What if the root password is lost on an aix box. Can another admin user login and reset the root password?

Thanks - Brad
 
depending on what you want as a final solution, take a look at sudo:
With sudo you can set up users to be able to start a shell as root, give elevated access to some commands while not turning them loose with everything, etc.

scott
 
I was hoping there was some way within native AIX to grant root priviliges. For example - in Windows if a user is a member of the administrators group he can do everything, with no restrictions.
 
I have done this in the past by setting up a user and then going in and editing the /etc/passwd file go change the UID and GID to zero.
 
WOW the 0:0 in /etc/passwd seems to work well as I can do everything that I tried. Interesting - when I type whoami it shows me as root rather than my real id (who am i shows my real id).

I'm guessing that my id would continue to work as root even if the root password is lost/forgotten? I know that it is unlikely to lose the root password but I heard this occured at one site. I'm not sure how they recovered.



 
I don't know the size of your company, but changing my(or any) id to 0 in /etc/passwd would not fly with my auditors.

It's really not "that" hard to recover from a lost root password. I had to do it on a really old machine about 3 months ago. I think I booted from media, went into recovery mode (mounting rootvg), and reset it there.
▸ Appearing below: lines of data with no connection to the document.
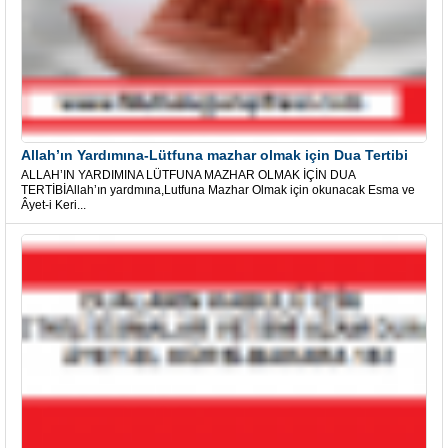
Allah’ın Yardımına-Lütfuna mazhar olmak için Dua Tertibi
ALLAH’IN YARDIMINA LÜTFUNA MAZHAR OLMAK İÇİN DUA
TERTİBİAllah’ın yardmına,Lutfuna Mazhar Olmak için okunacak Esma ve
Âyet-i Keri...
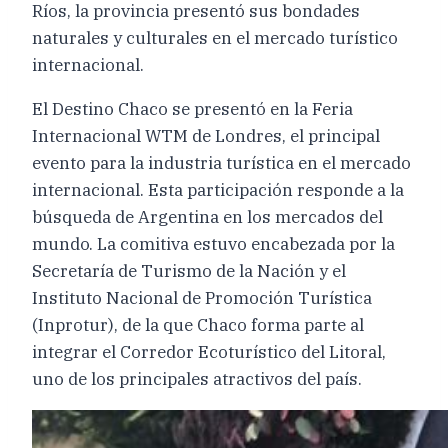
Ríos, la provincia presentó sus bondades
naturales y culturales en el mercado turístico
internacional.
El Destino Chaco se presentó en la Feria
Internacional WTM de Londres, el principal
evento para la industria turística en el mercado
internacional. Esta participación responde a la
búsqueda de Argentina en los mercados del
mundo. La comitiva estuvo encabezada por la
Secretaría de Turismo de la Nación y el
Instituto Nacional de Promoción Turística
(Inprotur), de la que Chaco forma parte al
integrar el Corredor Ecoturístico del Litoral,
uno de los principales atractivos del país.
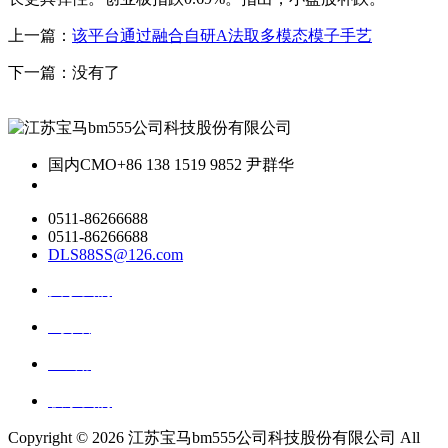
上一篇：
该平台通过融合自研A法取多模态模子手艺
下一篇：没有了
国内CMO
+86 138 1519 9852 尹群华
0511-86266688
0511-86266688
DLS88SS@126.com
关于我们
ai资讯
ai应用
联系我们
Copyright ©
2026 江苏宝马bm555公司科技股份有限公司 All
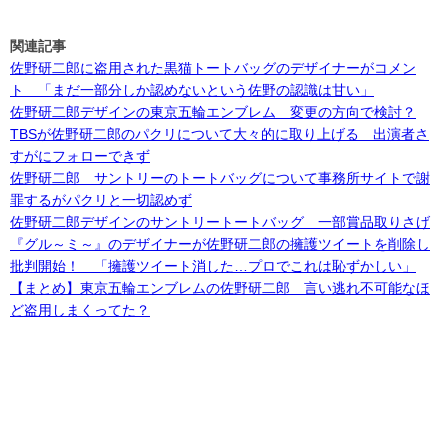
関連記事
佐野研二郎に盗用された黒猫トートバッグのデザイナーがコメン
ト 「まだ一部分しか認めないという佐野の認識は甘い」
佐野研二郎デザインの東京五輪エンブレム 変更の方向で検討？
TBSが佐野研二郎のパクリについて大々的に取り上げる 出演者さ
すがにフォローできず
佐野研二郎 サントリーのトートバッグについて事務所サイトで謝
罪するがパクリと一切認めず
佐野研二郎デザインのサントリートートバッグ 一部賞品取りさげ
『グル～ミ～』のデザイナーが佐野研二郎の擁護ツイートを削除し
批判開始！ 「擁護ツイート消した…プロでこれは恥ずかしい」
【まとめ】東京五輪エンブレムの佐野研二郎 言い逃れ不可能なほ
ど盗用しまくってた？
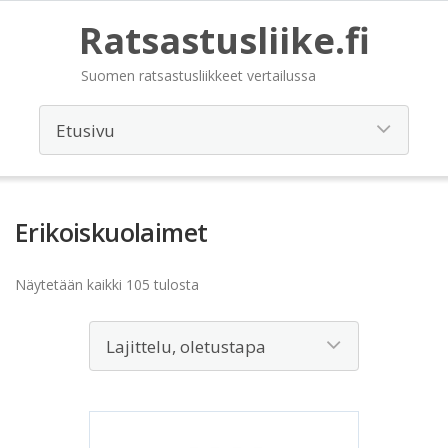
Ratsastusliike.fi
Suomen ratsastusliikkeet vertailussa
Erikoiskuolaimet
Näytetään kaikki 105 tulosta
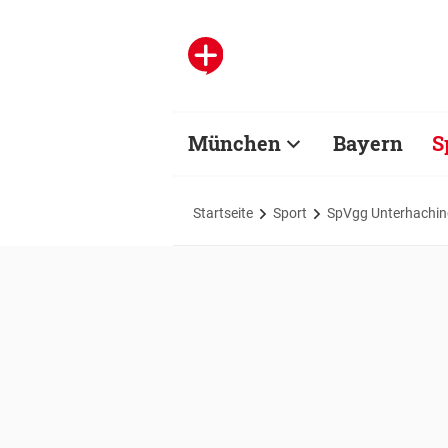
München
Bayern
S
Startseite
Sport
SpVgg Unterhachin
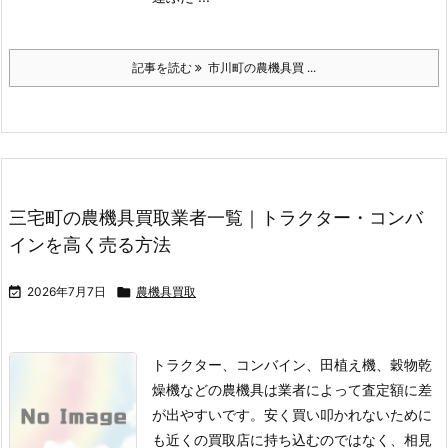
記事を読む
市川町の農機具買 ...
三宅町の農機具買取業者一覧｜トラクター・コンバ
インを高く売る方法

2026年7月7日

農機具買取
トラクター、コンバイン、田植え機、穀物乾
燥機などの農機具は業者によって査定額に差
が出やすいです。
安く買い叩かれないために
も近くの買取店に持ち込むのではなく、相見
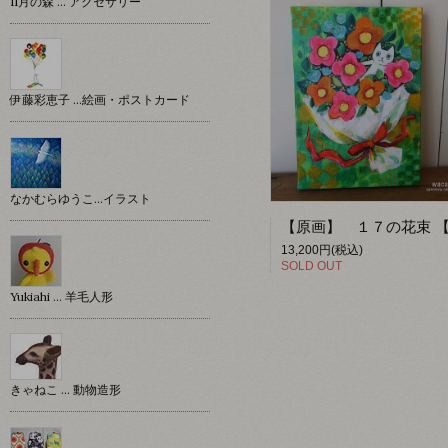
11月の森 … アクセサリー
伊藤彩恵子 …絵画・ポストカード
なかむらゆうこ…イラスト
13,200円(税込)
SOLD OUT
Yukiahi … 羊毛人形
きゃねこ … 動物造形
If you really wanted to, you could probably even setup sudo to allow you to sudo change the root password if it was lost.....

 
Hi,

Cloning root id in /etc/passwd is not the good way to give a user root privileges.
sudo as suggested by sbrews is the best way to make things clean.
You have a little to do for configuring sudoers and you know what user is able to run what command as root because sudo actions and intrusions are sent to a system log.